The research team that is studying ME/CFS at the National Institutes of Health (NIH) has just published an interesting paper on post-exertional malaise (PEM). They formed focus groups and listened to patients’ experiences to better understand PEM.
The authors write: “Historically, measurement of PEM has had considerable controversy, and patient groups have felt left out of the process by which policy makers develop definitions of ME/CFS”. In my view, listening to patients’ experience should always be the first step in medical research. So I’m happy to see these kinds of projects published.
In this study, 43 persons with ME/CFS participated in nine focus groups. For 5 out 9 focus groups, ME/CFS patients were recruited who had undergone a CPET evaluation and prompted them to report their recall of the symptoms following the CPET evaluation. The article is open-access and available in the link below.
The results can be summarized as follows
I) Different types of triggers
First: PEM is not only triggered by exercise or physical activity but also by cognitive or social activities and sometimes (emotional) stress. A conversation with a friend or a to the grocery store can be triggers of PEM.
II) A compounding effect
Second, the authors note that with PEM there is a compounding effect: it’s not about one activity but the sum of many:“When focus group participants were asked to describe PEM following exertion, many expressed the importance of understanding their ‘starting point’ or ‘baseline.’”

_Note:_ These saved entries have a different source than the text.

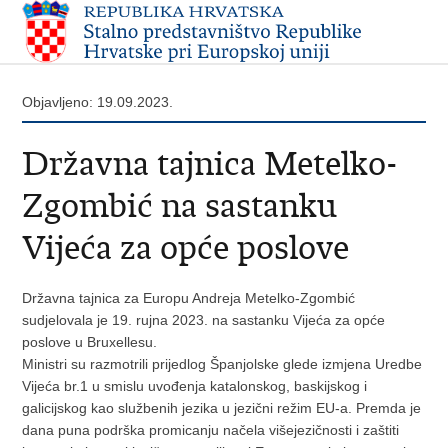
Objavljeno: 19.09.2023.
Državna tajnica Metelko-
Zgombić na sastanku
Vijeća za opće poslove
Državna tajnica za Europu Andreja Metelko-Zgombić
sudjelovala je 19. rujna 2023. na sastanku Vijeća za opće
poslove u Bruxellesu.
Ministri su razmotrili prijedlog Španjolske glede izmjena Uredbe
Vijeća br.1 u smislu uvođenja katalonskog, baskijskog i
galicijskog kao službenih jezika u jezični režim EU-a. Premda je
dana puna podrška promicanju načela višejezičnosti i zaštiti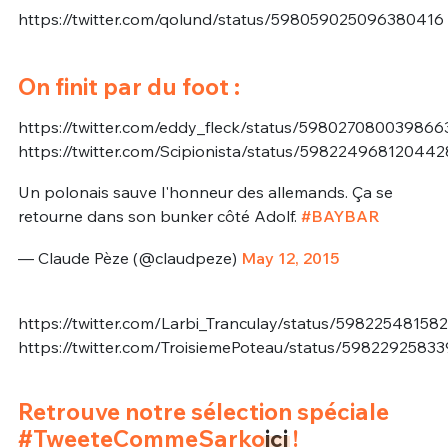
https://twitter.com/qolund/status/598059025096380416
On finit par du foot :
https://twitter.com/eddy_fleck/status/59802708003986
https://twitter.com/Scipionista/status/598224968120442
Un polonais sauve l'honneur des allemands. Ça se
retourne dans son bunker côté Adolf.
#BAYBAR
— Claude Pèze (@claudpeze)
May 12, 2015
https://twitter.com/Larbi_Tranculay/status/5982254815
https://twitter.com/TroisiemePoteau/status/5982292583
Retrouve notre sélection spéciale
#TweeteCommeSarko
ici
!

Participants explained how successive exertion can compound symptoms which makes it difficult to study PEM. Participants for example said they felt already worse before the start of the study because of the travel to get to the testing site.
III) Wide symptom range
Third: PEM had a wide symptom range. Patients described PEM as all-encompassing with symptoms affecting every part of the body. A couple of symptoms, however, were often reported: exhaustion, difficulty thinking clearly or paying attention, muscle pain/aches, and muscle weakness.
Participants explained that the exhaustion from PEM is different than what they experienced before. One person said:
“I used to be an athlete. I had a very intense job. So I would feel a lot of fatigue from those activities. But this is not that type of fatigue. This is a type of fatigue I felt when I rarely got the flu, years ago. Only that flu lasted for a few days and not for the years they have now.”

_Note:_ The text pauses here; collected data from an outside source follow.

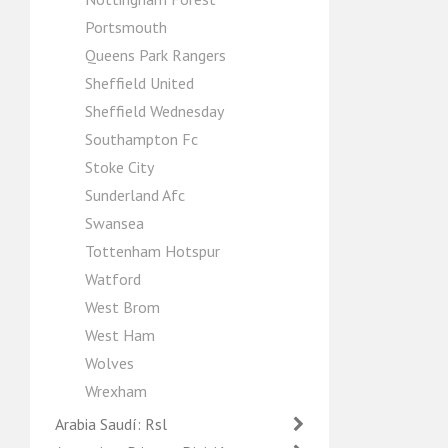
Portsmouth
Queens Park Rangers
Sheffield United
Sheffield Wednesday
Southampton Fc
Stoke City
Sunderland Afc
Swansea
Tottenham Hotspur
Watford
West Brom
West Ham
Wolves
Wrexham
Arabia Saudí: Rsl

Muscle weakness was also a notable symptom. One participant said: “my legs were getting so weak they were shaky as if I had just run 10 miles.”

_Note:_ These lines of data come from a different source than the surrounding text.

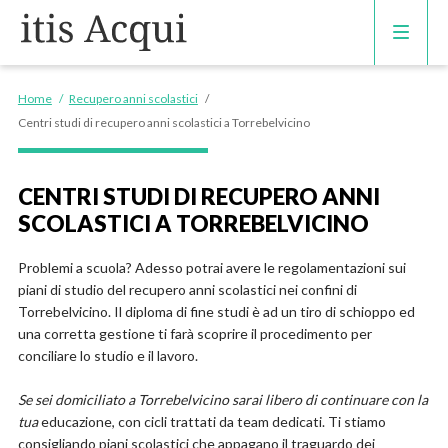
CORSI DI INGLESE
Home
/
Recupero anni scolastici
/
Centri studi di recupero anni scolastici a Torrebelvicino
RECUPERO ANNI SCOLASTICI
CENTRI STUDI DI RECUPERO ANNI
SCUOLE PRIVATE
SCOLASTICI A TORREBELVICINO
SCUOLE SERALI
Problemi a scuola? Adesso potrai avere le regolamentazioni sui
piani di studio del recupero anni scolastici nei confini di
Torrebelvicino. Il diploma di fine studi è ad un tiro di schioppo ed
una corretta gestione ti farà scoprire il procedimento per
conciliare lo studio e il lavoro.
Se sei domiciliato a Torrebelvicino sarai libero di continuare con la
tua
educazione, con cicli trattati da team dedicati. Ti stiamo
consigliando piani scolastici che appagano il traguardo dei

While not as commonly mentioned as the three core symptoms, many participants described sensitivity to light, sound, and smell as part of PEM. One person said: “I have to put on earphones. I need to block the sound. I wear a mask to block the light, wear sunglasses.”
IV) PEM after CPET versus PEM in daily life
Although the reported symptoms were similar, PEM reported after CPET came on quicker and was more severe than PEM in daily life.
V) Delayed onset
Fifth: onset patterns varied but most participants perceived a delayed onset of symptoms, with nearly half reporting symptoms beginning 12–48 hours after exertion. The authors write:
“Interestingly, 11 focus group participants described experiencing an adrenaline rush while doing an activity before the PEM symptoms came on, both in daily activities and during the CPET. These participants described experiencing ‘adrenaline,’ ‘endorphins,’ and ‘euphoria.’”
In my view that’s an important point because it differentiates PEM from the aches and symptoms unfit persons experience when they try to exercise more. It also makes clear that PEM is not about disliking exercise or discomfort during or immediately after physical activity.
VI) Complete rest is necessary
A sixth conclusion is explained in this quote from the paper:
“When asked what could alleviate PEM symptoms, virtually every participant agreed that while in an episode of PEM, complete rest was absolutely necessary to reduce symptoms. Many participants emphasized that this was not a strategy so much as an outcome. For these participants, complete rest was a “demand from the body.”
In other words, patients didn’t want to rest; they simply had to.
One participant said:
“Complete rest is really the only thing that can facilitate a recovery for me. Basically, I have to stop and put things on hold because I realize when I am weakened with PEM, if I push through. . . I will end up making the symptoms worse, like going downhill really fast.”
Other participants said: “If I’m already in PEM and overexert, I feel the effects instantly and more intensely, and it lasts deeper and longer.” Another said: “It’s not just an add-on it’s a multiplier. It’s like an exponential effect on it.”
When asked to describe what ‘complete rest’ entails, most participants described lying down ‘absolutely flat’ and with as little sensory input as possible. For many, this included ear plugs, darkness, and solitude.
Seventh conclusion: planning and moderation of energy expenditure was essential to avoiding PEM but patients described it as difficult and tentative. Many took years of overexerting and “crashing” before learning better how to manage ME/CFS.
VIII) enormous disability and dispair
The eighth and last conclusion: PEM created enormous disability and despair. “Focus group analysis revealed an inability to live a “normal” life as a core aspect of the PEM experience as described by patients.”
One person said:
“I feel like I’m just constantly assessing my energy level, and normal people don’t do that. They get up in the morning and they pretty much know that they can get through a list of things to do, whereas it can take me weeks to get two or three things done, sometimes none at all.”